**Problem to solve:** Look through the records, and whenever a line includes the word "resistance", copy it.

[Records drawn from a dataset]
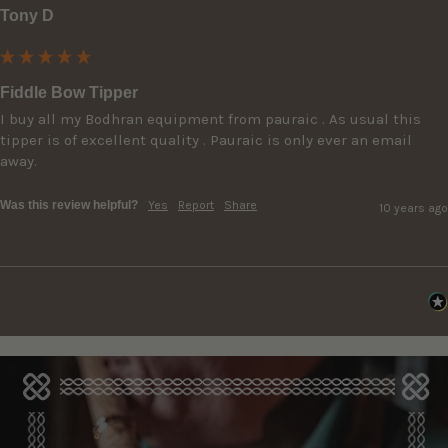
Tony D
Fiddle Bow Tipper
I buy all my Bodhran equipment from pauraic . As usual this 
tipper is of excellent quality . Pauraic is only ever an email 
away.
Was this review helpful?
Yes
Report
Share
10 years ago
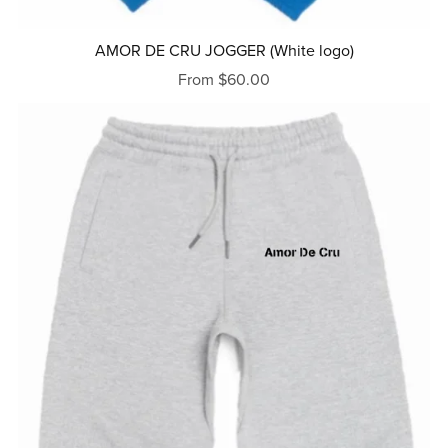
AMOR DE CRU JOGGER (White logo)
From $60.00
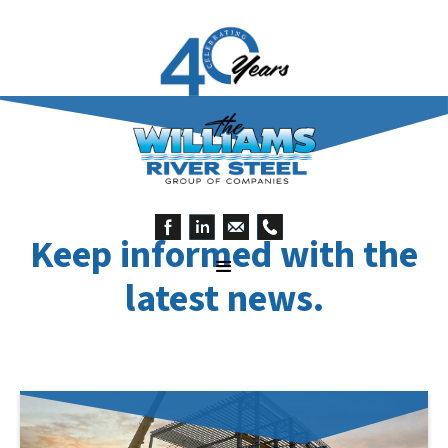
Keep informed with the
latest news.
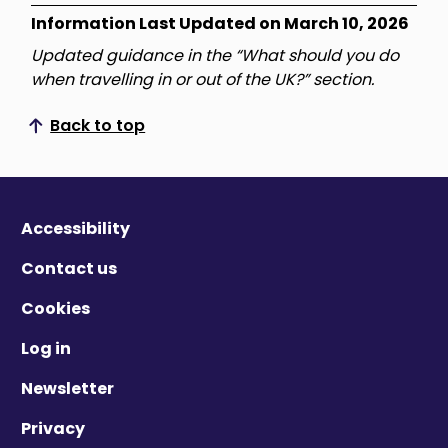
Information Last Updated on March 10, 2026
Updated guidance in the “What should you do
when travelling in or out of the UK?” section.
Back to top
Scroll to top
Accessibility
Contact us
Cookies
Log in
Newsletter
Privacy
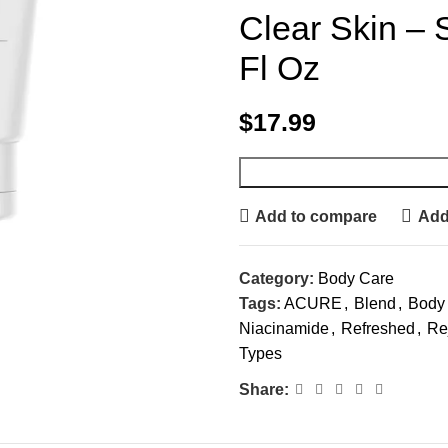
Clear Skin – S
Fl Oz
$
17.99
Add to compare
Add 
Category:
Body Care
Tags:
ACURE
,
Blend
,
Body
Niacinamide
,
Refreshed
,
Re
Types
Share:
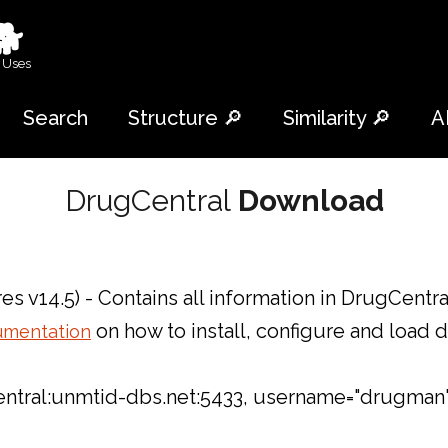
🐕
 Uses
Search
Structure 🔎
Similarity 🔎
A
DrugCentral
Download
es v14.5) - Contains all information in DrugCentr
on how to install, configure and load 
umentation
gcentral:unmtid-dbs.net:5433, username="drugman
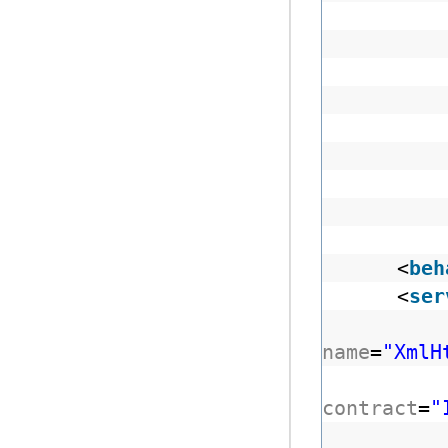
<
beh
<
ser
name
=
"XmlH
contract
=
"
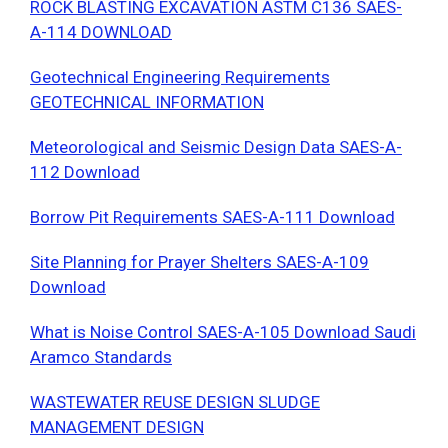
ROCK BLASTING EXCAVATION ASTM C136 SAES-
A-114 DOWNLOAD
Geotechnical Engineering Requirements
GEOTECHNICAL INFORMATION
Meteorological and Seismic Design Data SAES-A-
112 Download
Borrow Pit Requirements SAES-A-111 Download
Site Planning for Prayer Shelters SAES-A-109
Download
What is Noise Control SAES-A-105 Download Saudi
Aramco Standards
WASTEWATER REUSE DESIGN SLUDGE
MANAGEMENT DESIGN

...

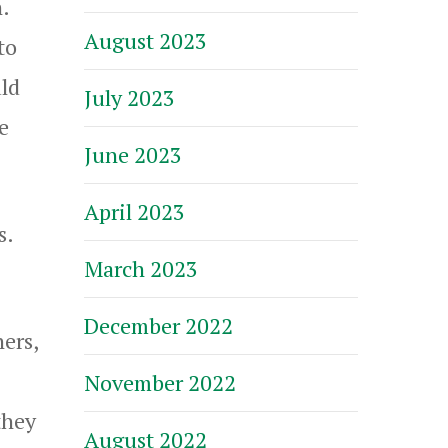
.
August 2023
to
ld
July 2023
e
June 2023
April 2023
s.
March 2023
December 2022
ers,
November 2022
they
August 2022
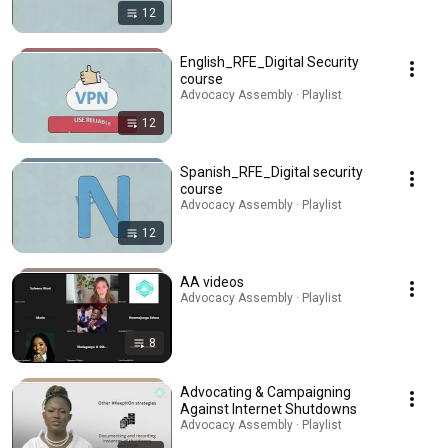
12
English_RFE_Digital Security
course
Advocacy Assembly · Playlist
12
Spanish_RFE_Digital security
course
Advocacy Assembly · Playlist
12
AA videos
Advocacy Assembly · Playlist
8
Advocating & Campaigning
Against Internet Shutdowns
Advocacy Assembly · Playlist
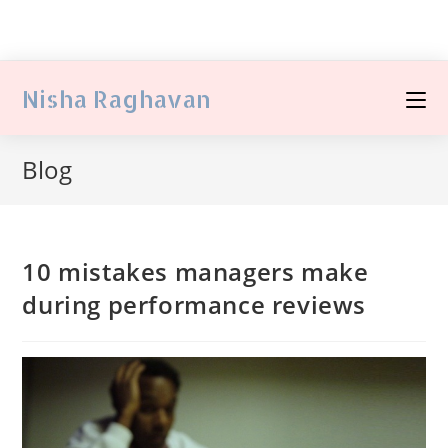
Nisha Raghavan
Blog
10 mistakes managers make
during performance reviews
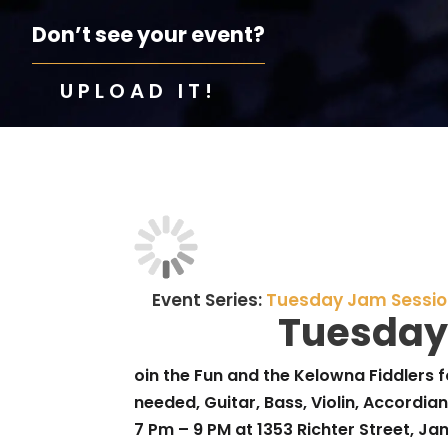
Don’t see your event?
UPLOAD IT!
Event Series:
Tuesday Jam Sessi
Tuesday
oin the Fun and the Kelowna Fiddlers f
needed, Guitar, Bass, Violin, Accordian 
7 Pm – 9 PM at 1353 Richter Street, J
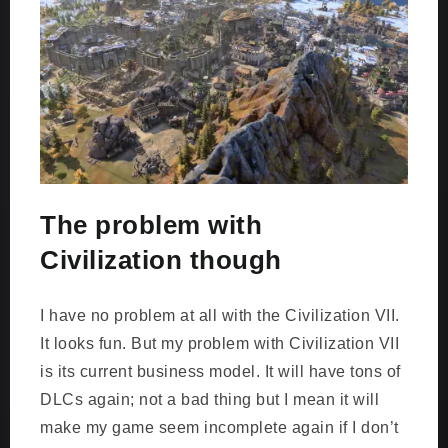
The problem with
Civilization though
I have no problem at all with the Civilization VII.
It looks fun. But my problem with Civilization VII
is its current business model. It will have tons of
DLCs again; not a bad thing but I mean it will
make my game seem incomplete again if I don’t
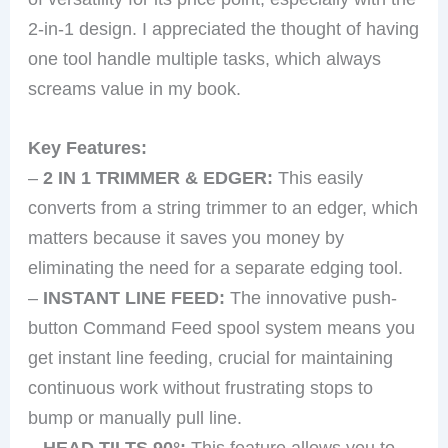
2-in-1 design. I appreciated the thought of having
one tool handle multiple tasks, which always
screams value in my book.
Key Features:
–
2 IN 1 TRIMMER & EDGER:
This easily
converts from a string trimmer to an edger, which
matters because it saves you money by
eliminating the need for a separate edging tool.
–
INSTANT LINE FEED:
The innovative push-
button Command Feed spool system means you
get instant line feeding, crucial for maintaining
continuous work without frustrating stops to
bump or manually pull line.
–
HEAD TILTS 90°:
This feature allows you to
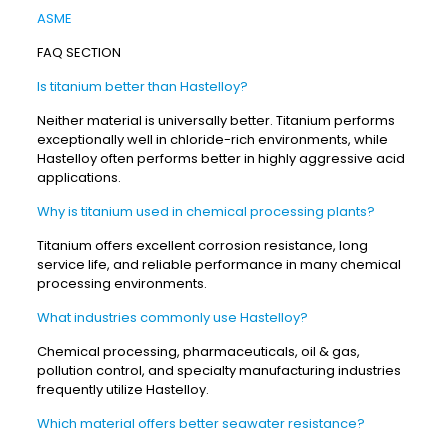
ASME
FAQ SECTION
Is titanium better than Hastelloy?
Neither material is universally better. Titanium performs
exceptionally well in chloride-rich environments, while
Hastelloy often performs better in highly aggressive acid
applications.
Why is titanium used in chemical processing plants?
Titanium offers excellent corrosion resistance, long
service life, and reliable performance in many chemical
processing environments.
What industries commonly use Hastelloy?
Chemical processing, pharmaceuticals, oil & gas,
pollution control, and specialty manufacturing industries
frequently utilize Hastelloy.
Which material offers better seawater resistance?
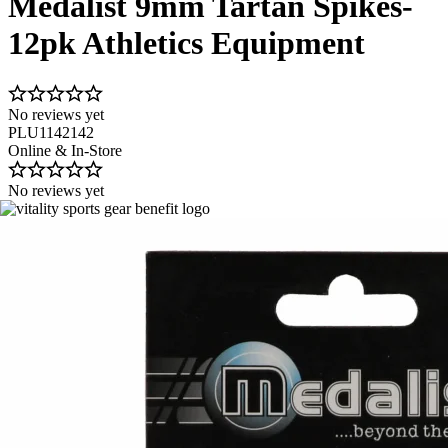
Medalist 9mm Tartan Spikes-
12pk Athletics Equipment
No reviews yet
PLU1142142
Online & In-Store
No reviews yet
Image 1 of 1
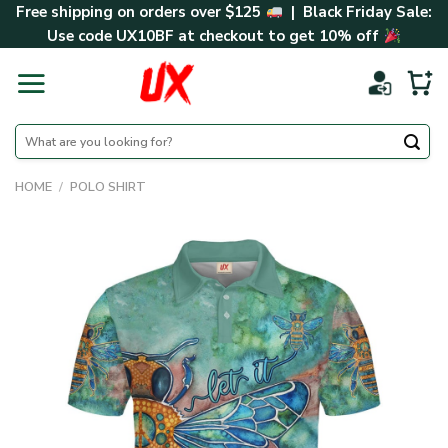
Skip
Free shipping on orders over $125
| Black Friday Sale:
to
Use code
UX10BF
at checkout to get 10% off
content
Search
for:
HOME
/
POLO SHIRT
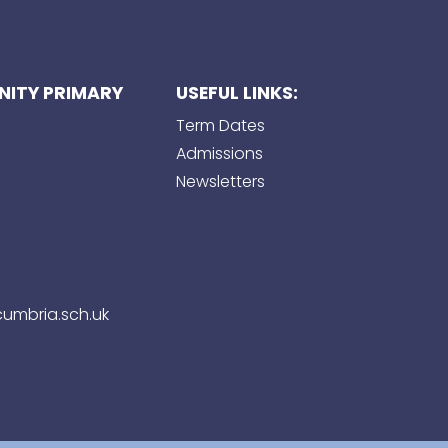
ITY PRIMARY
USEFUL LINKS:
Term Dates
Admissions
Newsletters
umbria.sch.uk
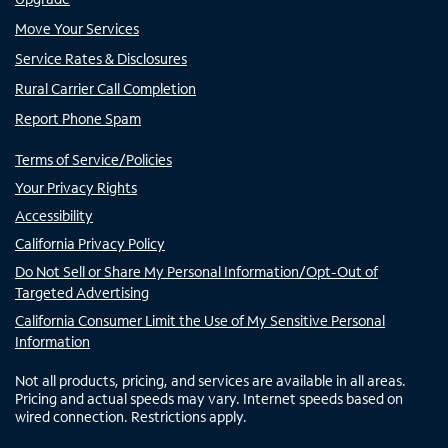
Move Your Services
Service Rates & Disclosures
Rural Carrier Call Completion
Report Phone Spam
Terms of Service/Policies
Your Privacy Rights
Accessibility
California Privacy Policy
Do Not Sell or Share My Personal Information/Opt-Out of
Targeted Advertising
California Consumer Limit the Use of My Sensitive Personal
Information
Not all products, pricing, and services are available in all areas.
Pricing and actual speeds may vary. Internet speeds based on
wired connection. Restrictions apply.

==

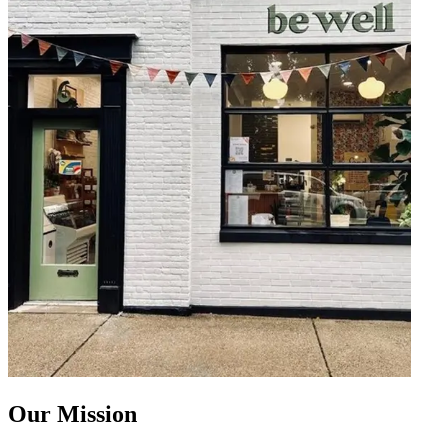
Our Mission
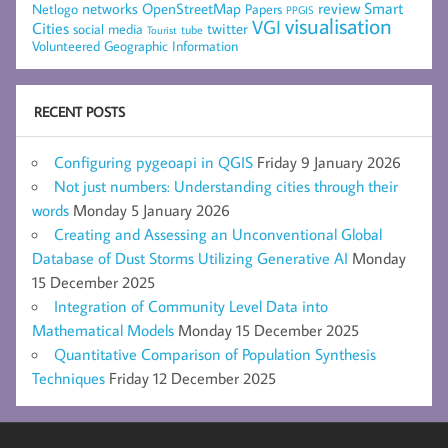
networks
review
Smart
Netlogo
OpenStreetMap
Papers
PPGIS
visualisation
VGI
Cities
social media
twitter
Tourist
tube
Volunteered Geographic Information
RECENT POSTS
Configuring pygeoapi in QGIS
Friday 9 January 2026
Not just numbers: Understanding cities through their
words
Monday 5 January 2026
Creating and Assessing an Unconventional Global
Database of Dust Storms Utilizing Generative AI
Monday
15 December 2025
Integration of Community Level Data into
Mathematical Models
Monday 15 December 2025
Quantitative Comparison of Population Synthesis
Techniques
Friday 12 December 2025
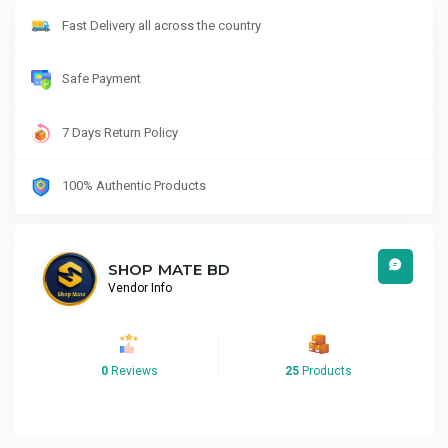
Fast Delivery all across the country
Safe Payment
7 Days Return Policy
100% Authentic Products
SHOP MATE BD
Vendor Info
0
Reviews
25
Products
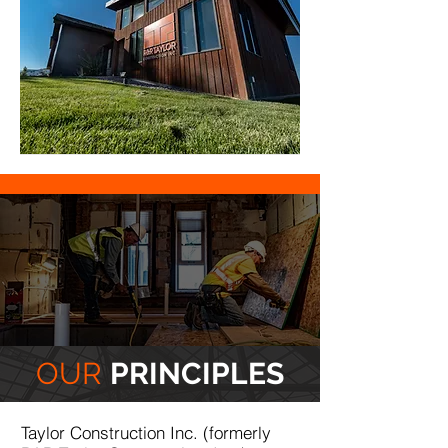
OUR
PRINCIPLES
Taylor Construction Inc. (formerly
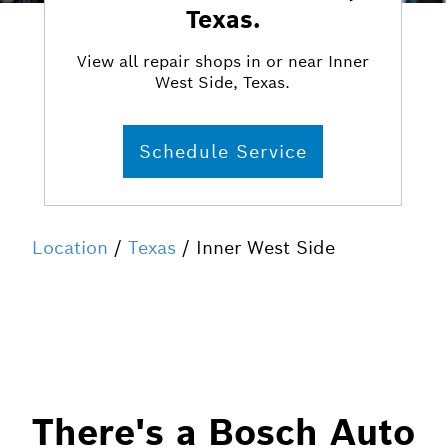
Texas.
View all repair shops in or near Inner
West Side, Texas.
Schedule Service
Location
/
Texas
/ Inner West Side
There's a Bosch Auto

**Response box:**
Titanium offers excellent corrosion resistance, long
Which material offers better seawater resistance?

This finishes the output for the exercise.